Standard convertion for UNICODE symbols

Jun 9, 2011 at 9:30am
Hi

I am pretty new to C++. I am working a program that will eventually do some type of text conversion of a UNICODE text file.

My question is this in ASCII if declare a Char as follows :
char Symbol;

Symbol = 33;
cout << Symbol << endl;

It would display ! on the screen.

Is there a way to do the same, but for unicode. Example

char Symbol;

Symbol = U+003E;
cout << Symbol << endl;

hoping to display = onto the screen.

The aim would be to eventually loop trough all 95156 unicode symbols to automatically either create a text file with a switch statement or to save them in a table to reference what conversion should happen.
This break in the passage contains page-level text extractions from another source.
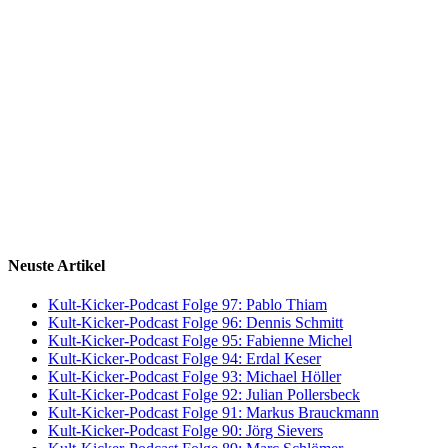
Neuste Artikel
Kult-Kicker-Podcast Folge 97: Pablo Thiam
Kult-Kicker-Podcast Folge 96: Dennis Schmitt
Kult-Kicker-Podcast Folge 95: Fabienne Michel
Kult-Kicker-Podcast Folge 94: Erdal Keser
Kult-Kicker-Podcast Folge 93: Michael Höller
Kult-Kicker-Podcast Folge 92: Julian Pollersbeck
Kult-Kicker-Podcast Folge 91: Markus Brauckmann
Kult-Kicker-Podcast Folge 90: Jörg Sievers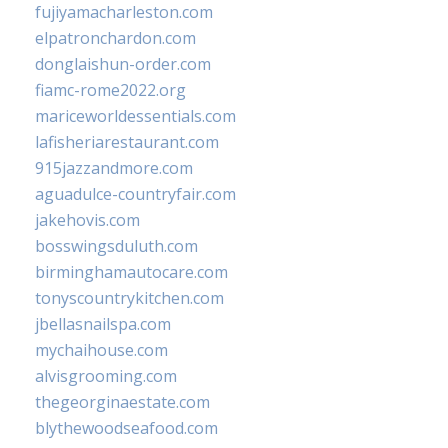
fujiyamacharleston.com
elpatronchardon.com
donglaishun-order.com
fiamc-rome2022.org
mariceworldessentials.com
lafisheriarestaurant.com
915jazzandmore.com
aguadulce-countryfair.com
jakehovis.com
bosswingsduluth.com
birminghamautocare.com
tonyscountrykitchen.com
jbellasnailspa.com
mychaihouse.com
alvisgrooming.com
thegeorginaestate.com
blythewoodseafood.com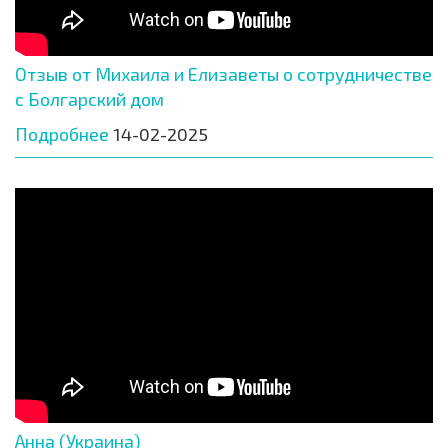
Отзыв от Михаила и Елизаветы о сотрудничестве
с Болгарский дом
Подробнее
14-02-2025
Анна (Украина)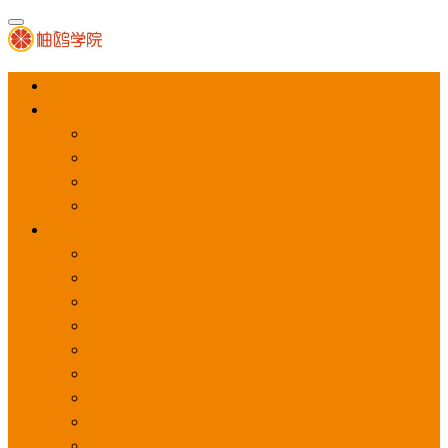
首页
APP推广
app下载量
app激活量
app留存量
积分墙
应用商店广告
应用宝
华为应用商店
魅族应用商店
豌豆荚应用商店
vivo应用商店
oppo应用商店
360手机助手
小米应用商店
百度手机助手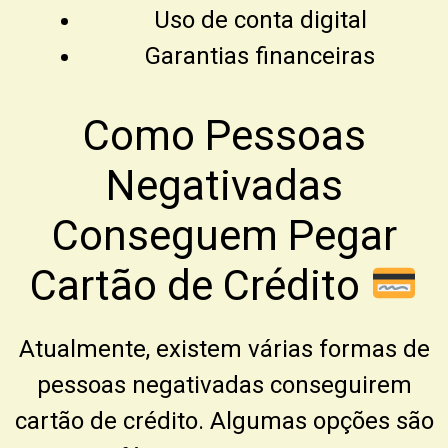
Uso de conta digital
Garantias financeiras
Como Pessoas
Negativadas
Conseguem Pegar
Cartão de Crédito
Atualmente, existem várias formas de
pessoas negativadas conseguirem
cartão de crédito. Algumas opções são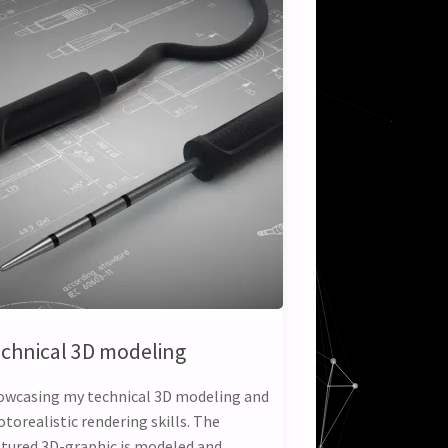
chnical 3D modeling
owcasing my technical 3D modeling and
torealistic rendering skills. The
atured 3D-graphic is modeled and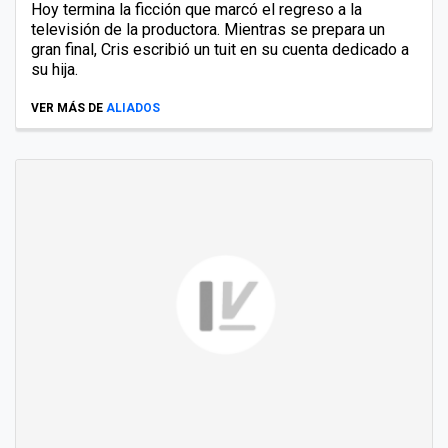
Hoy termina la ficción que marcó el regreso a la
televisión de la productora. Mientras se prepara un
gran final, Cris escribió un tuit en su cuenta dedicado a
su hija.
VER MÁS DE
ALIADOS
Thanks for all the help in advance.
Last edited on Jun 9, 2011 at 10:54am
Jun 9, 2011 at 10:11am
wchar_t symbol = L'!';
Jun 9, 2011 at 10:17am
First of all,
a text file with my switch statement
Don't. Use a lookup table.
Second, a char is not suitable for storing Unicode characters.
Third, "U+003E" is just a fancy way of saying 62. If you simply assign 62 to an integer, it'll have the same effect. Since it's just notation, 0x3E means the same.
Finally,
The aim would be to eventually loop trough all 95156 unicode symbols to automatically
You can't create a useful lookup table using a fully automatic method. What code page are you trying to convert?
Last edited on Jun 9, 2011 at 10:17am
Jun 9, 2011 at 11:35am
Hi thanks for the replys.

kbw suggested:

wchar_t symbol = L'!';

but it seems to only yield the corresponding integer value of the character between the apostrophes.

helios :

I agree with you on the fact that what I am trying to do may not be optimized, but at the moment I am trying to get a "prove of concept". I am not sure what
What code page are you trying to convert?
your are talking about, but my end goal is to try and do a text compression on Unicode text file( new idée I think might work).
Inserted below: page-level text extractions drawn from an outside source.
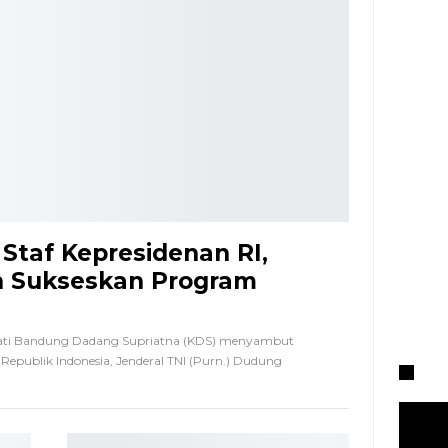
Staf Kepresidenan RI,
 Sukseskan Program
i Bandung Dadang Supriatna (KDS) menyambut
Republik Indonesia, Jenderal TNI (Purn.) Dudung
VI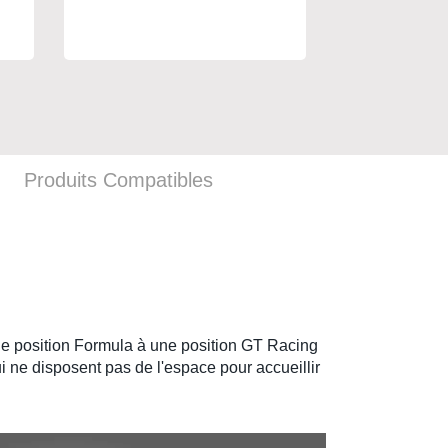
Produits Compatibles
e position Formula à une position GT Racing
ui ne disposent pas de l'espace pour accueillir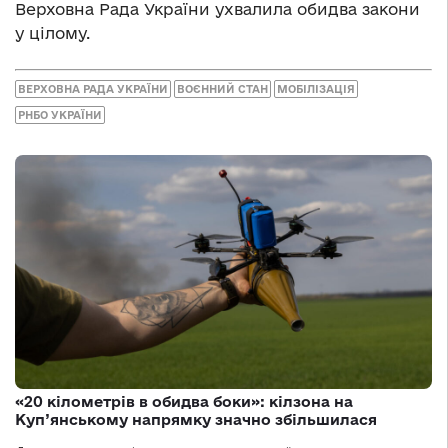
Верховна Рада України ухвалила обидва закони
у цілому.
ВЕРХОВНА РАДА УКРАЇНИ
ВОЄННИЙ СТАН
МОБІЛІЗАЦІЯ
РНБО УКРАЇНИ
«20 кілометрів в обидва боки»: кілзона на
Куп’янському напрямку значно збільшилася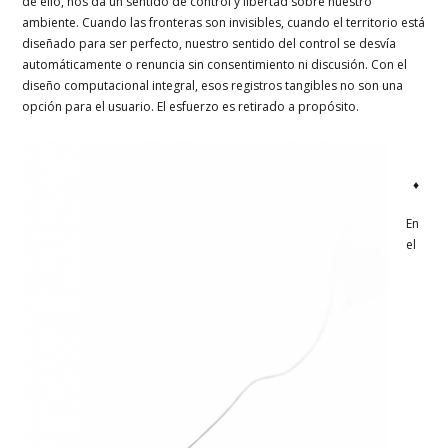
de ello, nos da un sentido de control y libertad sobre nuestro
ambiente. Cuando las fronteras son invisibles, cuando el territorio está
diseñado para ser perfecto, nuestro sentido del control se desvía
automáticamente o renuncia sin consentimiento ni discusión. Con el
diseño computacional integral, esos registros tangibles no son una
opción para el usuario. El esfuerzo es retirado a propósito.
♦
En
el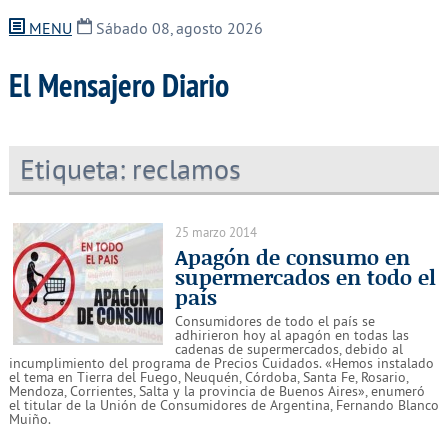
MENU
Sábado 08, agosto 2026
El Mensajero Diario
Etiqueta:
reclamos
25 marzo 2014
Apagón de consumo en
supermercados en todo el
país
Consumidores de todo el país se
adhirieron hoy al apagón en todas las
cadenas de supermercados, debido al
incumplimiento del programa de Precios Cuidados. «Hemos instalado
el tema en Tierra del Fuego, Neuquén, Córdoba, Santa Fe, Rosario,
Mendoza, Corrientes, Salta y la provincia de Buenos Aires», enumeró
el titular de la Unión de Consumidores de Argentina, Fernando Blanco
Muiño.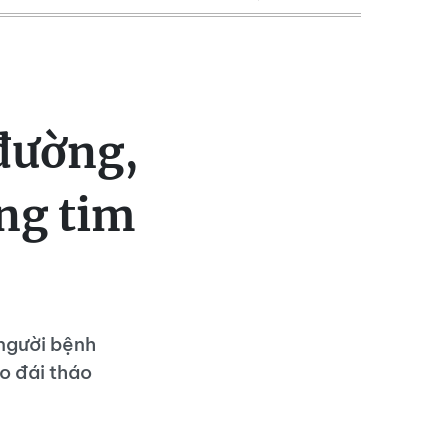
đường,
ng tim
 người bệnh
do đái tháo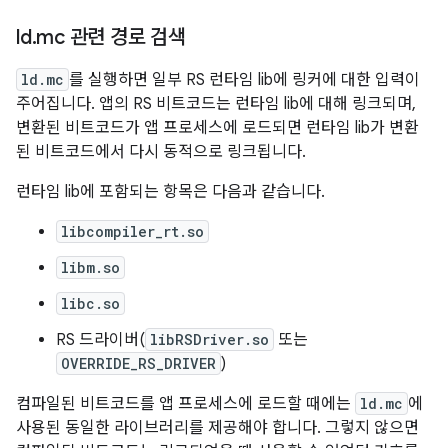
ld
.
mc 관련 경로 검색
ld.mc
를 실행하면 일부 RS 런타임 lib에 링커에 대한 입력이
주어집니다. 앱의 RS 비트코드는 런타임 lib에 대해 링크되며,
변환된 비트코드가 앱 프로세스에 로드되면 런타임 lib가 변환
된 비트코드에서 다시 동적으로 링크됩니다.
런타임 lib에 포함되는 항목은 다음과 같습니다.
libcompiler_rt.so
libm.so
libc.so
RS 드라이버(
libRSDriver.so
또는
OVERRIDE_RS_DRIVER
)
컴파일된 비트코드를 앱 프로세스에 로드할 때에는
ld.mc
에
사용된 동일한 라이브러리를 제공해야 합니다. 그렇지 않으면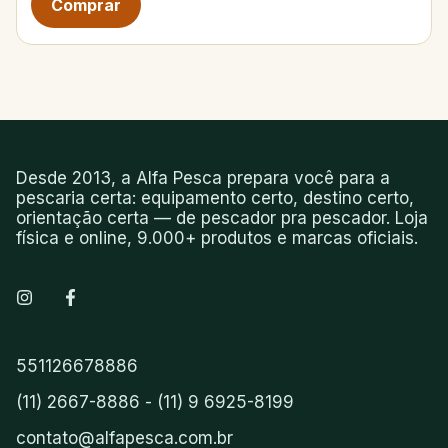
Desde 2013, a Alfa Pesca prepara você para a
pescaria certa: equipamento certo, destino certo,
orientação certa — de pescador pra pescador. Loja
física e online, 9.000+ produtos e marcas oficiais.
551126678886
(11) 2667-8886 - (11) 9 6925-8199
contato@alfapesca.com.br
lastly I might be miss interpreting how to use the code kbw suggested, but if I enter
wchar_t symbol = 33;
and then
cout << symbol << endl;
It will only display 33. If I replace 33 with L'33' it displays 51.

Thanks again for all the replies

regards Overklog
Jun 9, 2011 at 12:15pm
text compression on Unicode text
What exactly do you need a table for, then?
What type of "conversion" are you trying to accomplish?
Last edited on Jun 9, 2011 at 12:18pm
Topic archived. No new replies allowed.